**Activity:**
Going through the data below, find how many lines include the word "cell", and reply with that number alone.

▶

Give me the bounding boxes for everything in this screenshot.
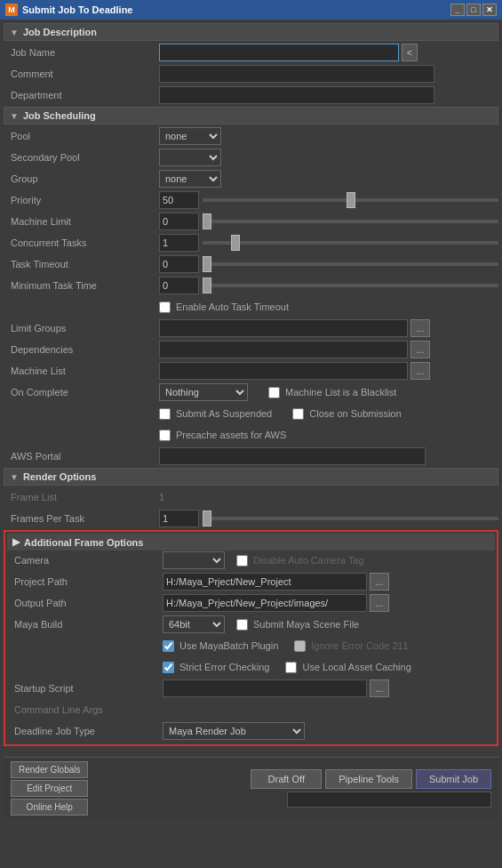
- job-name-row: Job Name <: [4, 43, 498, 62]
- limit-groups-input[interactable]: [159, 319, 408, 337]
- additional-frame-options-header[interactable]: ▶ Additional Frame Options: [7, 534, 495, 551]
- department-input[interactable]: [159, 86, 434, 104]
- submit-job-button[interactable]: Submit Job: [416, 769, 491, 789]
- secondary-pool-select[interactable]: [159, 149, 221, 166]
- close-button[interactable]: ✕: [482, 4, 497, 16]
- machine-limit-controls: [159, 213, 498, 230]
- pipeline-tools-button[interactable]: Pipeline Tools: [325, 769, 412, 789]
- comment-input[interactable]: [159, 65, 434, 83]
- concurrent-tasks-value[interactable]: [159, 234, 199, 252]
- limit-groups-browse-button[interactable]: ...: [410, 319, 430, 337]
- submit-suspended-row: Submit As Suspended Close on Submission: [4, 404, 498, 423]
- frames-per-task-label: Frames Per Task: [4, 513, 159, 524]
- strict-error-checking-checkbox[interactable]: [163, 662, 174, 673]
- aws-portal-row: AWS Portal: [4, 446, 498, 466]
- concurrent-tasks-row: Concurrent Tasks: [4, 233, 498, 253]
- job-name-arrow-button[interactable]: <: [402, 44, 418, 61]
- use-local-asset-checkbox[interactable]: [285, 662, 297, 673]
- auto-task-timeout-checkbox[interactable]: [159, 301, 171, 313]
- minimize-button[interactable]: _: [450, 4, 465, 16]
- ignore-error-211-label: Ignore Error Code 211: [311, 640, 408, 651]
- startup-script-row: Startup Script ...: [7, 679, 495, 698]
- precache-aws-checkbox[interactable]: [159, 430, 171, 441]
- render-options-header[interactable]: ▼ Render Options: [4, 468, 498, 486]
- task-timeout-slider[interactable]: [203, 262, 498, 266]
- output-path-input[interactable]: [163, 594, 367, 612]
- concurrent-tasks-slider[interactable]: [203, 241, 498, 245]
- submit-suspended-controls: Submit As Suspended Close on Submission: [159, 408, 498, 420]
- draft-off-button[interactable]: Draft Off: [251, 769, 322, 789]
- maximize-button[interactable]: □: [466, 4, 481, 16]
- comment-label: Comment: [4, 68, 159, 79]
- close-on-submission-checkbox[interactable]: [292, 408, 304, 420]
- startup-script-browse-button[interactable]: ...: [370, 679, 389, 697]
- job-description-header[interactable]: ▼ Job Description: [4, 23, 498, 41]
- aws-portal-controls: [159, 447, 498, 465]
- startup-script-input[interactable]: [163, 679, 367, 697]
- submit-as-suspended-checkbox[interactable]: [159, 408, 171, 420]
- use-maya-batch-label: Use MayaBatch Plugin: [179, 640, 278, 651]
- footer-input[interactable]: [287, 792, 491, 808]
- command-line-args-label: Command Line Args: [7, 704, 163, 715]
- output-path-browse-button[interactable]: ...: [370, 594, 389, 612]
- camera-select[interactable]: [163, 551, 225, 569]
- disable-auto-camera-tag-checkbox[interactable]: [236, 555, 248, 567]
- submit-maya-scene-checkbox[interactable]: [236, 619, 248, 631]
- machine-list-label: Machine List: [4, 366, 159, 376]
- pool-label: Pool: [4, 131, 159, 141]
- edit-project-button[interactable]: Edit Project: [11, 780, 88, 797]
- app-icon: M: [5, 4, 18, 16]
- priority-label: Priority: [4, 195, 159, 205]
- task-timeout-controls: [159, 255, 498, 273]
- on-complete-select[interactable]: Nothing Archive Delete: [159, 383, 248, 401]
- ignore-error-211-checkbox[interactable]: [294, 640, 306, 652]
- priority-slider[interactable]: [203, 198, 498, 202]
- content-area: ▼ Job Description Job Name < Comment Dep…: [0, 20, 502, 868]
- secondary-pool-row: Secondary Pool: [4, 148, 498, 167]
- render-globals-button[interactable]: Render Globals: [11, 761, 88, 778]
- task-timeout-row: Task Timeout: [4, 254, 498, 274]
- machine-list-browse-button[interactable]: ...: [410, 362, 430, 380]
- maya-build-select[interactable]: 64bit 32bit: [163, 615, 225, 633]
- collapse-arrow-render-icon: ▼: [10, 472, 19, 482]
- project-path-label: Project Path: [7, 576, 163, 587]
- priority-row: Priority: [4, 190, 498, 210]
- frames-per-task-controls: [159, 510, 498, 527]
- startup-script-label: Startup Script: [7, 683, 163, 694]
- maya-build-row: Maya Build 64bit 32bit Submit Maya Scene…: [7, 615, 495, 634]
- machine-list-blacklist-checkbox[interactable]: [268, 387, 280, 398]
- aws-portal-label: AWS Portal: [4, 451, 159, 462]
- use-maya-batch-checkbox[interactable]: [163, 640, 174, 652]
- priority-value[interactable]: [159, 191, 199, 209]
- deadline-job-type-select[interactable]: Maya Render Job: [163, 722, 305, 740]
- frames-per-task-value[interactable]: [159, 510, 199, 527]
- machine-list-input[interactable]: [159, 362, 408, 380]
- auto-task-timeout-row: Enable Auto Task Timeout: [4, 297, 498, 317]
- job-name-input[interactable]: [159, 44, 399, 61]
- output-path-label: Output Path: [7, 598, 163, 608]
- minimum-task-time-controls: [159, 277, 498, 294]
- minimum-task-time-slider[interactable]: [203, 284, 498, 287]
- machine-limit-value[interactable]: [159, 213, 199, 230]
- machine-limit-slider[interactable]: [203, 220, 498, 223]
- department-controls: [159, 86, 498, 104]
- frames-per-task-slider[interactable]: [203, 517, 498, 520]
- project-path-browse-button[interactable]: ...: [370, 573, 389, 591]
- title-bar: M Submit Job To Deadline _ □ ✕: [0, 0, 502, 20]
- job-description-label: Job Description: [23, 27, 97, 37]
- dependencies-label: Dependencies: [4, 344, 159, 355]
- limit-groups-row: Limit Groups ...: [4, 318, 498, 338]
- project-path-input[interactable]: [163, 573, 367, 591]
- online-help-button[interactable]: Online Help: [11, 799, 88, 816]
- job-scheduling-header[interactable]: ▼ Job Scheduling: [4, 107, 498, 125]
- pool-select[interactable]: none: [159, 127, 221, 145]
- strict-error-checking-label: Strict Error Checking: [179, 662, 269, 672]
- dependencies-input[interactable]: [159, 341, 408, 358]
- dependencies-browse-button[interactable]: ...: [410, 341, 430, 358]
- aws-portal-input[interactable]: [159, 447, 426, 465]
- camera-label: Camera: [7, 555, 163, 566]
- group-select[interactable]: none: [159, 170, 221, 188]
- task-timeout-value[interactable]: [159, 255, 199, 273]
- job-name-label: Job Name: [4, 47, 159, 58]
- minimum-task-time-value[interactable]: [159, 277, 199, 294]
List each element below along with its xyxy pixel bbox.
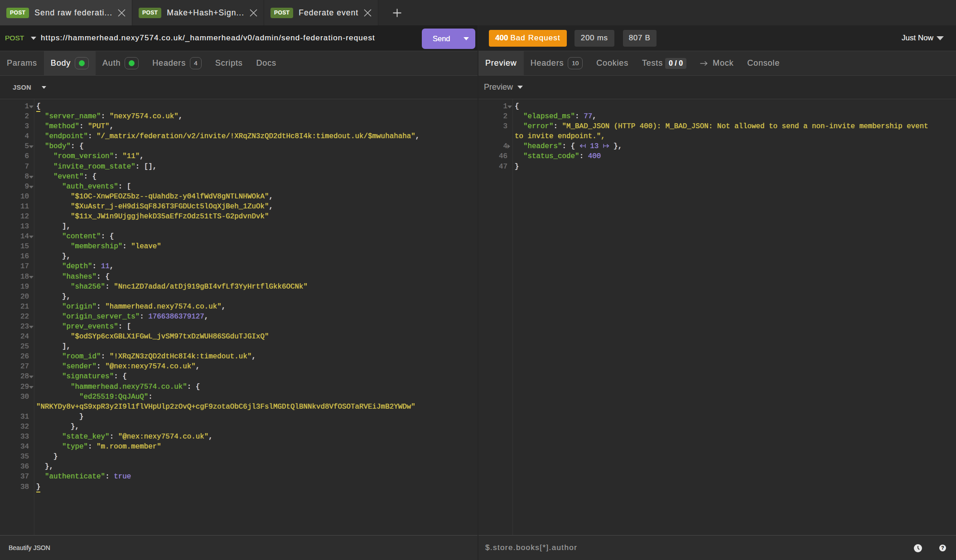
svg-text:?: ? <box>941 545 944 550</box>
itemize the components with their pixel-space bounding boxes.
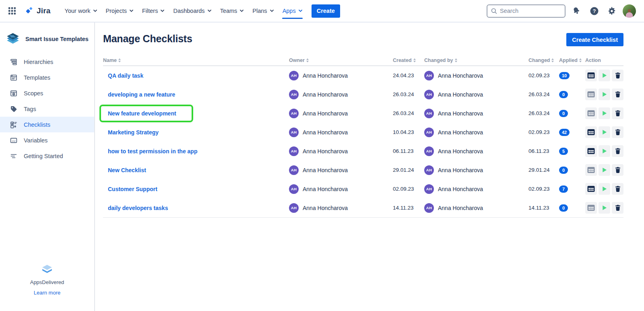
nav-menu-item[interactable]: Apps [278,4,307,17]
owner-cell: AH Anna Honcharova [289,71,393,80]
created-date: 26.03.24 [393,91,424,97]
delete-checklist-button[interactable] [612,70,623,81]
sidebar-item[interactable]: Getting Started [0,148,94,164]
highlight-box: developing a new feature [99,86,192,103]
search-input[interactable] [500,8,561,14]
nav-menu-item[interactable]: Plans [248,4,278,17]
run-checklist-button[interactable] [599,183,610,195]
checklists-icon [9,120,18,129]
search-box[interactable] [487,4,566,18]
delete-checklist-button[interactable] [612,107,623,119]
table-view-button[interactable] [585,183,597,195]
svg-text:(x): (x) [12,139,15,142]
table-row: how to test permission in the app AH Ann… [103,142,623,161]
checklist-name-link[interactable]: QA daily task [108,72,143,79]
highlight-box: how to test permission in the app [99,142,214,160]
create-button[interactable]: Create [312,4,340,18]
nav-menu-item[interactable]: Dashboards [169,4,215,17]
applied-count-badge: 7 [559,185,568,193]
table-view-button[interactable] [585,202,597,214]
delete-checklist-button[interactable] [612,164,623,176]
sidebar-item[interactable]: Checklists [0,117,94,132]
table-view-button[interactable] [585,164,597,176]
column-header[interactable]: Changed by [424,58,528,63]
column-header[interactable]: Applied [559,58,585,63]
run-checklist-button[interactable] [599,107,610,119]
sidebar-item[interactable]: Templates [0,70,94,85]
changed-date: 02.09.23 [528,129,559,135]
run-checklist-button[interactable] [599,202,610,214]
table-view-button[interactable] [585,126,597,138]
help-icon[interactable]: ? [587,4,601,18]
owner-cell: AH Anna Honcharova [289,109,393,118]
app-switcher-icon[interactable] [6,4,19,17]
nav-menu-item[interactable]: Your work [60,4,101,17]
created-date: 02.09.23 [393,186,424,192]
checklist-name-link[interactable]: New Checklist [108,167,146,173]
table-view-icon [587,185,595,192]
brand-name: AppsDelivered [30,279,64,285]
table-bottom-divider [103,217,623,218]
checklist-name-link[interactable]: Customer Support [108,186,157,192]
table-view-icon [587,91,595,98]
sidebar-item[interactable]: Tags [0,101,94,117]
table-row: developing a new feature AH Anna Honchar… [103,85,623,104]
hierarchies-icon [9,58,18,66]
chevron-down-icon [161,10,164,12]
delete-checklist-button[interactable] [612,202,623,214]
run-checklist-button[interactable] [599,89,610,100]
owner-avatar: AH [289,165,299,175]
run-play-icon [601,91,608,98]
user-avatar[interactable] [623,4,636,18]
nav-menu-item[interactable]: Filters [138,4,169,17]
delete-checklist-button[interactable] [612,89,623,100]
search-icon [491,8,497,14]
sidebar-item[interactable]: Scopes [0,85,94,101]
table-view-button[interactable] [585,89,597,100]
delete-trash-icon [615,148,621,154]
checklist-name-link[interactable]: how to test permission in the app [108,148,197,154]
sidebar-item[interactable]: (x) Variables [0,132,94,148]
checklist-name-link[interactable]: Marketing Strategy [108,129,159,136]
applied-count-badge: 42 [559,129,570,136]
table-view-button[interactable] [585,70,597,81]
column-header[interactable]: Created [393,58,424,63]
learn-more-link[interactable]: Learn more [34,290,60,296]
table-view-icon [587,129,595,136]
checklist-name-link[interactable]: New feature development [108,110,176,117]
delete-checklist-button[interactable] [612,145,623,157]
settings-gear-icon[interactable] [605,4,619,18]
delete-checklist-button[interactable] [612,183,623,195]
column-header[interactable]: Action [585,58,623,63]
nav-menu-item[interactable]: Teams [216,4,248,17]
owner-cell: AH Anna Honcharova [289,184,393,194]
checklist-name-link[interactable]: developing a new feature [108,91,175,98]
run-play-icon [601,204,608,211]
column-header[interactable]: Name [103,58,289,63]
run-checklist-button[interactable] [599,70,610,81]
owner-avatar: AH [289,146,299,156]
checklist-name-link[interactable]: daily developers tasks [108,205,168,211]
run-play-icon [601,185,608,192]
run-checklist-button[interactable] [599,145,610,157]
column-header[interactable]: Changed [528,58,559,63]
page-title: Manage Checklists [103,33,192,45]
column-header[interactable]: Owner [289,58,393,63]
run-checklist-button[interactable] [599,126,610,138]
notifications-bell-icon[interactable] [570,4,583,18]
jira-logo[interactable]: Jira [21,6,54,16]
create-checklist-button[interactable]: Create Checklist [566,33,623,46]
nav-menu-item[interactable]: Projects [101,4,138,17]
sidebar-item[interactable]: Hierarchies [0,54,94,70]
delete-checklist-button[interactable] [612,126,623,138]
delete-trash-icon [615,185,621,192]
changed-by-cell: AH Anna Honcharova [424,146,528,156]
owner-avatar: AH [289,184,299,194]
table-view-button[interactable] [585,107,597,119]
run-checklist-button[interactable] [599,164,610,176]
scopes-icon [9,89,18,98]
created-date: 26.03.24 [393,110,424,116]
chevron-down-icon [130,10,133,12]
sidebar-footer: AppsDelivered Learn more [0,264,94,296]
table-view-button[interactable] [585,145,597,157]
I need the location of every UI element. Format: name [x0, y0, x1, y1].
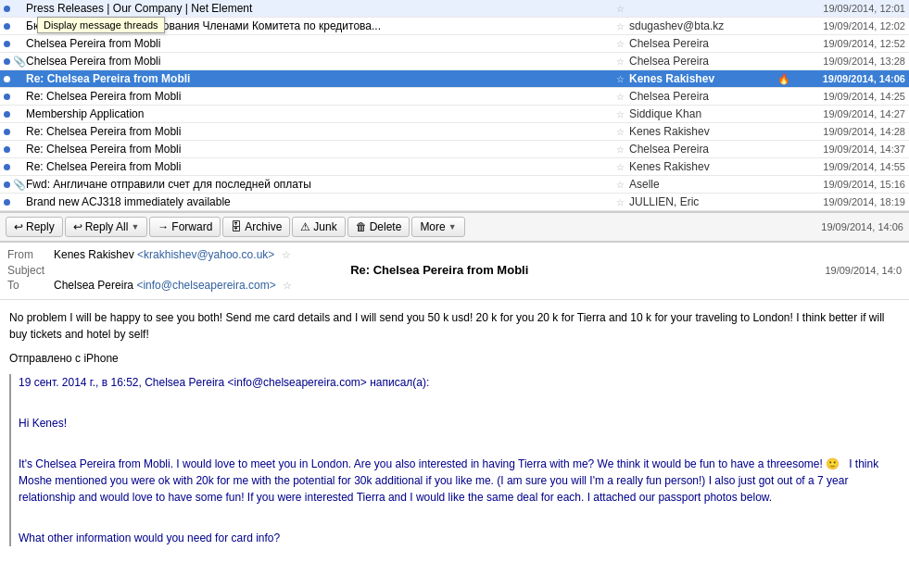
email-date: 19/09/2014, 14:06 — [794, 73, 905, 84]
email-date: 19/09/2014, 13:28 — [794, 56, 905, 67]
email-subject: Re: Chelsea Pereira from Mobli — [26, 160, 616, 173]
email-date: 19/09/2014, 14:28 — [794, 126, 905, 137]
star-icon[interactable]: ☆ — [616, 4, 629, 14]
unread-dot — [4, 107, 13, 120]
star-icon[interactable]: ☆ — [616, 92, 629, 102]
unread-dot — [4, 125, 13, 138]
message-header: From Kenes Rakishev <krakhishev@yahoo.co… — [0, 243, 909, 300]
from-name: Kenes Rakishev — [54, 248, 137, 261]
body-iphone: Отправлено с iPhone — [9, 350, 900, 367]
star-icon[interactable]: ☆ — [616, 144, 629, 155]
archive-button[interactable]: 🗄 Archive — [222, 217, 290, 237]
archive-icon: 🗄 — [231, 220, 242, 233]
email-date: 19/09/2014, 14:55 — [794, 161, 905, 172]
message-toolbar-date: 19/09/2014, 14:06 — [821, 221, 903, 232]
reply-button[interactable]: ↩ Reply — [6, 217, 63, 237]
from-row: From Kenes Rakishev <krakhishev@yahoo.co… — [7, 248, 902, 261]
to-star-icon[interactable]: ☆ — [283, 280, 292, 291]
delete-button[interactable]: 🗑 Delete — [347, 217, 410, 237]
quoted-footer: What other information would you need fo… — [19, 530, 900, 546]
email-sender: Aselle — [629, 178, 777, 191]
email-row[interactable]: 📎 Fwd: Англичане отправили счет для посл… — [0, 176, 909, 194]
from-star-icon[interactable]: ☆ — [282, 249, 291, 260]
email-date: 19/09/2014, 18:19 — [794, 196, 905, 207]
email-subject: Brand new ACJ318 immediately available — [26, 195, 616, 208]
unread-dot — [4, 55, 13, 68]
email-date: 19/09/2014, 12:02 — [794, 20, 905, 31]
email-row[interactable]: Re: Chelsea Pereira from Mobli ☆ Kenes R… — [0, 158, 909, 176]
star-icon[interactable]: ☆ — [616, 109, 629, 119]
from-label: From — [7, 248, 54, 261]
more-dropdown-icon: ▼ — [448, 222, 457, 231]
star-icon[interactable]: ☆ — [616, 197, 629, 207]
star-icon[interactable]: ☆ — [616, 39, 629, 49]
email-date: 19/09/2014, 14:27 — [794, 108, 905, 119]
star-icon[interactable]: ☆ — [616, 162, 629, 172]
forward-icon: → — [158, 220, 169, 233]
reply-all-icon: ↩ — [73, 220, 82, 233]
email-sender: Kenes Rakishev — [629, 160, 777, 173]
unread-dot — [4, 90, 13, 103]
junk-icon: ⚠ — [300, 220, 310, 233]
unread-dot — [4, 160, 13, 173]
body-paragraph: No problem I will be happy to see you bo… — [9, 309, 900, 343]
star-icon[interactable]: ☆ — [616, 180, 629, 190]
email-sender: Chelsea Pereira — [629, 90, 777, 103]
from-value: Kenes Rakishev <krakhishev@yahoo.co.uk> … — [54, 248, 902, 261]
to-label: To — [7, 279, 54, 292]
message-toolbar: ↩ Reply ↩ Reply All ▼ → Forward 🗄 Archiv… — [0, 213, 909, 242]
star-icon[interactable]: ☆ — [616, 21, 629, 31]
email-sender: Chelsea Pereira — [629, 37, 777, 50]
unread-dot — [4, 19, 13, 32]
unread-dot — [4, 143, 13, 156]
reply-all-button[interactable]: ↩ Reply All ▼ — [65, 217, 148, 237]
more-button[interactable]: More ▼ — [411, 217, 464, 237]
forward-button[interactable]: → Forward — [149, 217, 221, 237]
delete-icon: 🗑 — [356, 220, 367, 233]
email-row[interactable]: Re: Chelsea Pereira from Mobli ☆ Chelsea… — [0, 88, 909, 106]
email-subject: Chelsea Pereira from Mobli — [26, 37, 616, 50]
unread-dot — [4, 37, 13, 50]
email-subject: Re: Chelsea Pereira from Mobli — [26, 143, 616, 156]
subject-label: Subject — [7, 264, 54, 277]
email-sender: Kenes Rakishev — [629, 72, 777, 85]
email-row[interactable]: Press Releases | Our Company | Net Eleme… — [0, 0, 909, 18]
email-subject: Re: Chelsea Pereira from Mobli — [26, 90, 616, 103]
email-subject: Fwd: Англичане отправили счет для послед… — [26, 178, 616, 191]
tooltip-display-threads: Display message threads — [37, 17, 165, 33]
email-row[interactable]: Re: Chelsea Pereira from Mobli ☆ Kenes R… — [0, 123, 909, 141]
star-icon[interactable]: ☆ — [616, 127, 629, 137]
email-subject: Press Releases | Our Company | Net Eleme… — [26, 2, 616, 15]
message-date: 19/09/2014, 14:0 — [825, 265, 902, 276]
email-row-selected[interactable]: Re: Chelsea Pereira from Mobli ☆ Kenes R… — [0, 70, 909, 88]
email-row[interactable]: 📎 Chelsea Pereira from Mobli ☆ Chelsea P… — [0, 53, 909, 70]
to-row: To Chelsea Pereira <info@chelseapereira.… — [7, 279, 902, 292]
email-date: 19/09/2014, 15:16 — [794, 179, 905, 190]
unread-dot — [4, 195, 13, 208]
attachment-icon: 📎 — [13, 56, 26, 68]
to-value: Chelsea Pereira <info@chelseapereira.com… — [54, 279, 902, 292]
email-sender: Chelsea Pereira — [629, 55, 777, 68]
email-subject: Re: Chelsea Pereira from Mobli — [26, 72, 616, 85]
email-sender: sdugashev@bta.kz — [629, 19, 777, 32]
reply-icon: ↩ — [14, 220, 23, 233]
star-icon[interactable]: ☆ — [616, 74, 629, 84]
from-email[interactable]: <krakhishev@yahoo.co.uk> — [137, 248, 274, 261]
email-subject: Membership Application — [26, 107, 616, 120]
email-row[interactable]: Brand new ACJ318 immediately available ☆… — [0, 194, 909, 211]
junk-button[interactable]: ⚠ Junk — [292, 217, 345, 237]
attachment-icon: 📎 — [13, 179, 26, 191]
email-sender: Siddique Khan — [629, 107, 777, 120]
unread-dot — [4, 178, 13, 191]
email-row[interactable]: Re: Chelsea Pereira from Mobli ☆ Chelsea… — [0, 141, 909, 158]
email-row[interactable]: Membership Application ☆ Siddique Khan 1… — [0, 106, 909, 123]
email-sender: Chelsea Pereira — [629, 143, 777, 156]
quoted-hi: Hi Kenes! — [19, 415, 900, 432]
flame-icon: 🔥 — [777, 73, 794, 85]
to-email[interactable]: <info@chelseapereira.com> — [136, 279, 275, 292]
star-icon[interactable]: ☆ — [616, 56, 629, 67]
email-subject: Chelsea Pereira from Mobli — [26, 55, 616, 68]
email-row[interactable]: Chelsea Pereira from Mobli ☆ Chelsea Per… — [0, 35, 909, 53]
reply-all-dropdown-icon: ▼ — [131, 222, 139, 231]
email-date: 19/09/2014, 12:01 — [794, 3, 905, 14]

◀

**Result of the exercise:**
4